Thursday, September 8, 2016

Sully

Clint Eastwood’s take on the Disaster film incidentally explains why he has endorsed Donald Trump for president.
The film has the usual air disaster film conventions: the cross-section passenger list, the heroic captain, the beautiful and helpful stewardi, the crash threat, experience and survival. But Eastwood makes four radical changes. As usual, the meaning lies in how the director inflects the genre conventions.
One, he puts the crash and survival at the beginning. The suspense is therefore not rooted in the passengers’ experience when Canada Geese choke and knock out both engines, necessitating an emergency landing. Instead the suspense lies in the government committee’s ensuing investigation into whether Captain Chesley Sullenberger made the right decision when he opted to land his 155 passengers on the chilly Hudson River instead of trying to get back to LaGuardia.
Two, instead of the usual tensions and even spats that usually erupt in a threatened flight film, this one depicts a harmonious community. It explicitly pays homage to New York City, its efficient and effective response teams, the community spirit not just on the plane but beyond, in the city-wide celebration of Captain Sully and his amazing landing. A bartender gives him the drink, The Sully, he invented: two shots of Grey Goose and a splash of water. 
Three, the central focus is not on any passenger but on the captain. The 2009 events are intercut with memories of Sully’s earlier experiences, nightmares of what might have happened on that fateful flight, and hallucinations of the plane shearing through Manhattan buildings.
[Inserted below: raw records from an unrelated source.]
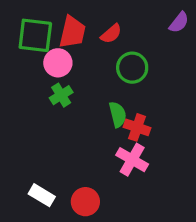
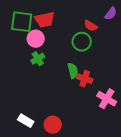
red trapezoid: (72, 32) -> (45, 20), turned 65
red semicircle: (111, 34) -> (91, 26), moved, turned 72
pink cross: (132, 160) -> (107, 99), moved

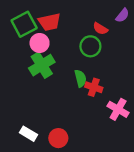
green square: (22, 22) -> (24, 24), turned -35
green cross: (38, 59) -> (42, 65), size x1.6

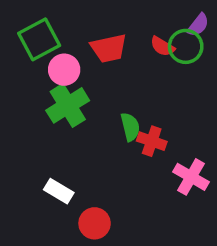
red trapezoid: (49, 22) -> (109, 48), moved
green circle: (90, 46) -> (186, 46), moved
white rectangle: (28, 134) -> (59, 191), moved

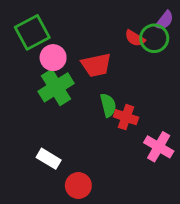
red trapezoid: (109, 48) -> (96, 65), moved

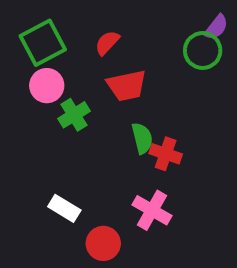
red semicircle: (135, 38) -> (107, 43), moved, turned 102
pink circle: (53, 58) -> (47, 86), moved
green cross: (56, 87) -> (74, 115), size x0.7
pink cross: (159, 147) -> (152, 210), moved

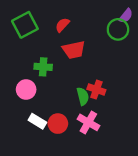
pink circle: (47, 86) -> (26, 90), moved
green cross: (74, 115) -> (43, 67), turned 36
green semicircle: (142, 138) -> (83, 96), moved
red circle: (103, 243) -> (58, 124), moved

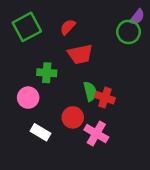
green semicircle: (83, 96) -> (90, 91), moved
red circle: (58, 124) -> (73, 117), moved

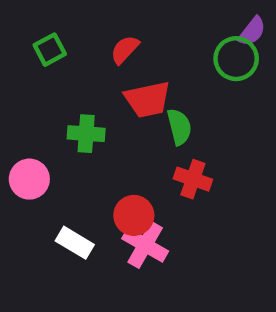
green square: (27, 27) -> (50, 50), size x0.6
green semicircle: (90, 91) -> (179, 127), moved
pink circle: (28, 98) -> (29, 179), moved
pink cross: (96, 134) -> (145, 245), moved

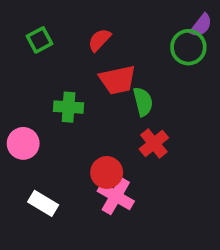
red cross: (193, 179) -> (154, 143), turned 32
white rectangle: (75, 243) -> (43, 203), moved

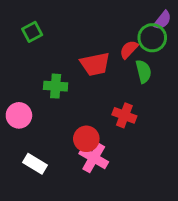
red semicircle: (99, 40) -> (129, 49), moved
green semicircle: (143, 102) -> (143, 71), moved
red cross: (154, 143) -> (124, 115), turned -30

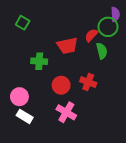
purple semicircle: (162, 20) -> (115, 14), turned -40
green square: (32, 32) -> (23, 23), turned -32
pink circle: (19, 115) -> (19, 97), moved
red circle: (86, 139) -> (61, 85), moved

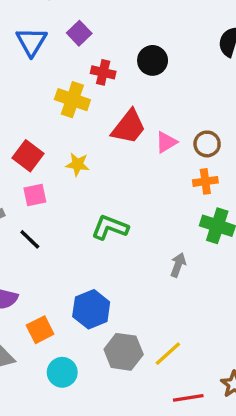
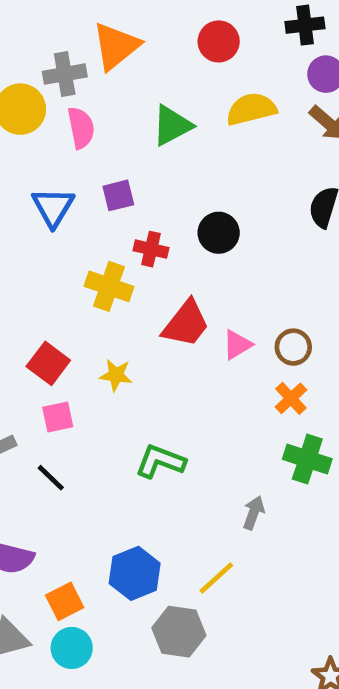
purple square: (79, 33) -> (118, 195), turned 30
orange cross: (205, 181) -> (291, 398), turned -35
yellow line: (168, 354) -> (216, 578), moved
cyan circle: (62, 372) -> (72, 648), moved

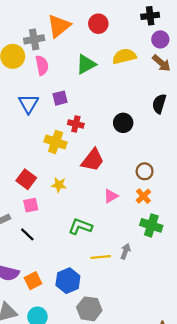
red circle: (219, 41) -> (98, 24), moved
black circle: (219, 233) -> (123, 123), moved
pink triangle: (237, 345) -> (111, 196), moved
yellow line: (216, 578) -> (101, 257), moved, turned 36
orange square: (65, 601) -> (33, 281), moved

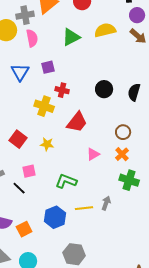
black semicircle: (159, 104) -> (134, 92), moved
pink square: (31, 205) -> (29, 171), moved
blue hexagon: (68, 281) -> (55, 217), moved

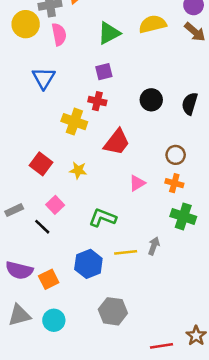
purple square: (48, 67) -> (104, 72), moved
orange cross: (122, 154) -> (174, 183), turned -32
pink square: (29, 171) -> (55, 205), turned -32

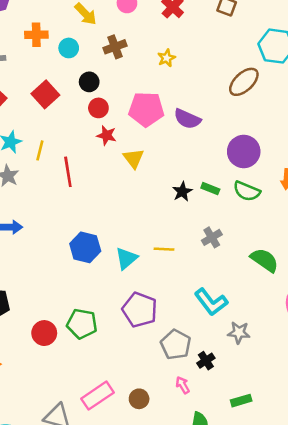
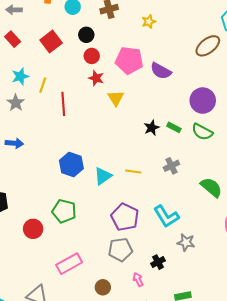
purple pentagon: (140, 310) -> (125, 217), moved
green pentagon: (82, 324) -> (64, 211), moved
gray pentagon: (176, 345) -> (120, 250), moved, turned 30
pink rectangle: (97, 396) -> (69, 264), moved

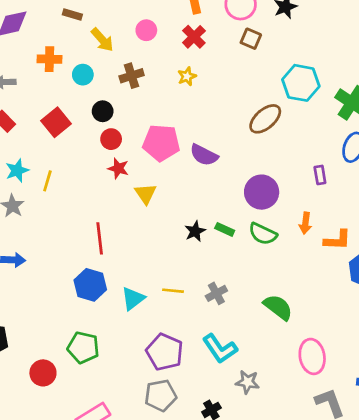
yellow star: (149, 22) -> (187, 76), moved
red line: (63, 104) -> (100, 238), moved
gray cross: (171, 166) -> (216, 293), moved

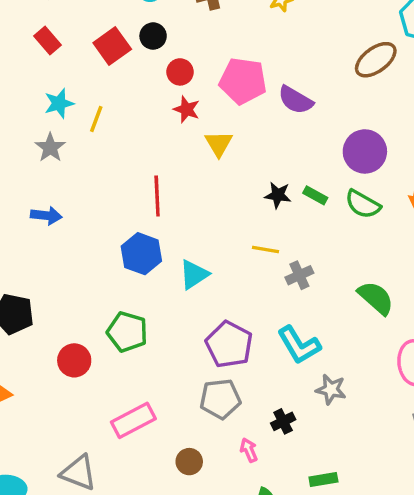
black circle: (103, 111) -> (153, 36), moved
black star: (195, 231) -> (278, 195), turned 30
yellow line: (173, 291) -> (266, 249), moved

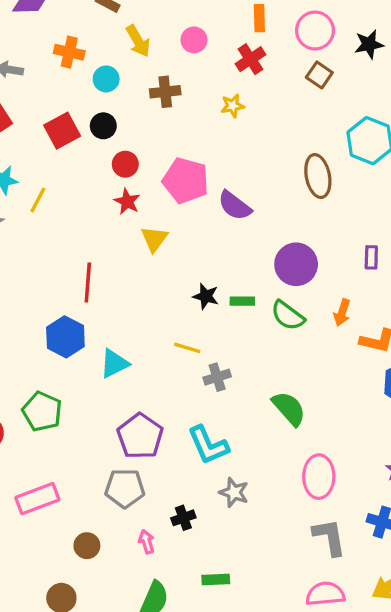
brown ellipse: (376, 60) -> (318, 176), turned -72
green rectangle: (315, 195) -> (242, 301), turned -35

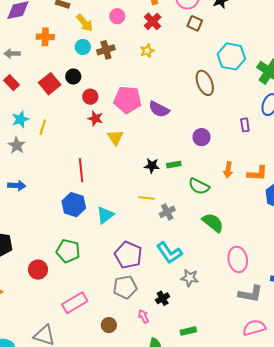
cyan circle: (106, 79) -> (83, 47), moved
purple circle: (296, 264) -> (201, 137), size x0.7
orange arrow: (342, 313) -> (228, 170), moved
green semicircle: (288, 316) -> (199, 186), moved
gray L-shape: (329, 537) -> (250, 294), turned 120

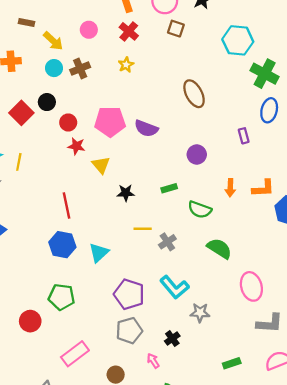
cyan hexagon: (231, 56) -> (238, 40), moved
black star: (152, 166) -> (126, 193), moved
green rectangle: (188, 331) -> (232, 363), moved

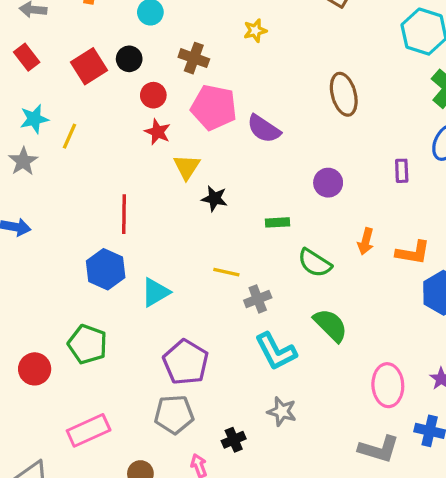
brown cross: (80, 68) -> (194, 58), moved, turned 30
black star: (126, 193) -> (214, 198), moved
pink ellipse: (251, 286) -> (388, 385), moved
cyan L-shape: (174, 287) -> (276, 351), moved

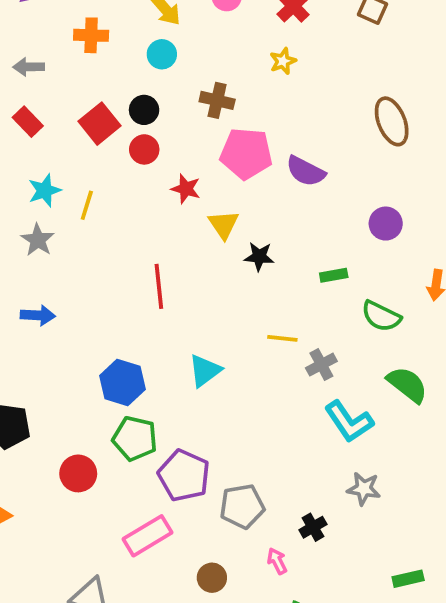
red circle: (153, 95) -> (144, 149), moved
blue hexagon: (106, 269) -> (122, 383), moved
purple pentagon: (186, 362) -> (184, 475), moved

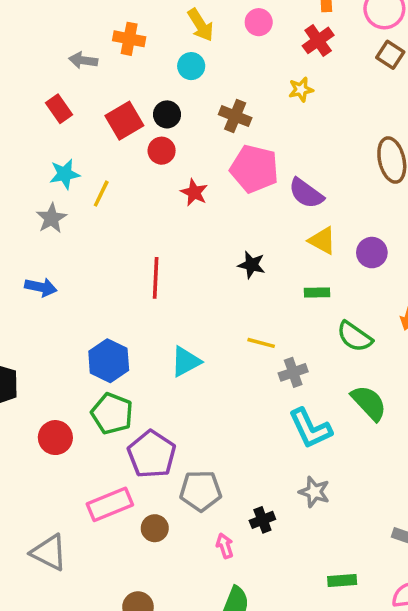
gray arrow: (29, 67) -> (83, 60), moved
yellow triangle: (224, 225) -> (322, 241), moved, turned -36
brown circle: (212, 578) -> (155, 528), moved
Instead of showing the passengers’ faith being tested here it’s the captain’s, as the  formal investigation into his conduct threatens his family’s security, his 40-year career, and his own faith in his judgment. The miracle worker becomes the chief suspect.
Four, the film revives the spirit of Eastwood’s Dirty Harry in a sanitized manner. As Clint’s Callahan tossed away the law book to operate on his own instincts, Tom Hanks’s Sully eschews the operations manual in the 206 seconds he has to make his decision. He instead “eyeballs” the problem and follows his instincts. 
And that’s where the film coheres with Eastwood’s endorsement of Donald Trump. The villains here are the government’s investigating committee that goes by the book, that uses fancy high falutin’ stuff like computer simulations, pilot re-enactments, estimations of lost machinery, and the la-dee-dah like to cast aspersions on the “hero” who simply followed his “instincts.” 
        In Eastwood’s (and little Donnie’s) book, government committees, checks and regulations only interfere in people’s lives and keep a Good Man from Doing the Right Thing by following his gut. Laws are for losers. That’s why Eastwood ran for mayor of Carmel — to get rid of all the red tape in municipal admin — and that’s why the ostensibly successful multiple bankruptcy blatantly lying Trump gets Eastwood’s vote for president of the Disunited States of America. As Trump “loves the uneducated” Eastwood bets on the man of instinct.
        To make that point the film seriously diverges from the historic event. It invents the enquiry board's suspicions about Sully's performance. As the real Sully has pointed out, the committee was not at all prosecutorial. Eastwood invents Sully's victimization by the safety committee to demonize government regulation.
It’s a very personal story for Clint. Hence his closing song: “You tell me your story, I’ll tell you mine.” It’s Sully’s but also Clint’s. But so to twist the facts, falsely to attribute malevolence to a real committee in order to support one's own political position, that is taking artistic license too far. If you have to lie to present a culpable government committee then you don't have a real case. Eastwood  has severely diminished himself -- and Sully, as an advisor on the film --  by distorting their story to make a dubious political point.
       History should matter. Facts should matter. The truth should matter. In a presidential campaign as in other narrative art. A film that so painstakingly recreates the well-known real incident -- the Miracle on the Hudson -- should not have lied to demonize government and the committee members involved. Alas, disregard for the truth and a cynic's disdain for his audience may be other bonds Eastwood finds with his Trump.
       Finally, let me say that I do not come to this position lightly. I used to lecture on the common necessity to inflect details of an event  in order to serve its larger meaning. In Aristotle's terms, history reports what happened only once but the superior fiction (his 'poetry') defines recurring patterns in life. A storyteller -- on page or on screen -- is working in fiction as soon as he starts telling his history. He's looking in the particular event for the recurring pattern.
      Eastwood does not have that defence here. In so dramatically misrepresenting the safety committee Eastwood is not serving the larger meaning but maligning the current government, the still living members of the committee (even if the real Sully insisted on their names being changed in the script) and refuelling the current fire in the presidential campaign that is already casting far too much heat and far too little light. Sully's story is dramatically narrowed by Eastwood's telling, not broadened, as he twisted it to serve his personal platform. His closing song admits but doesn't excuse that.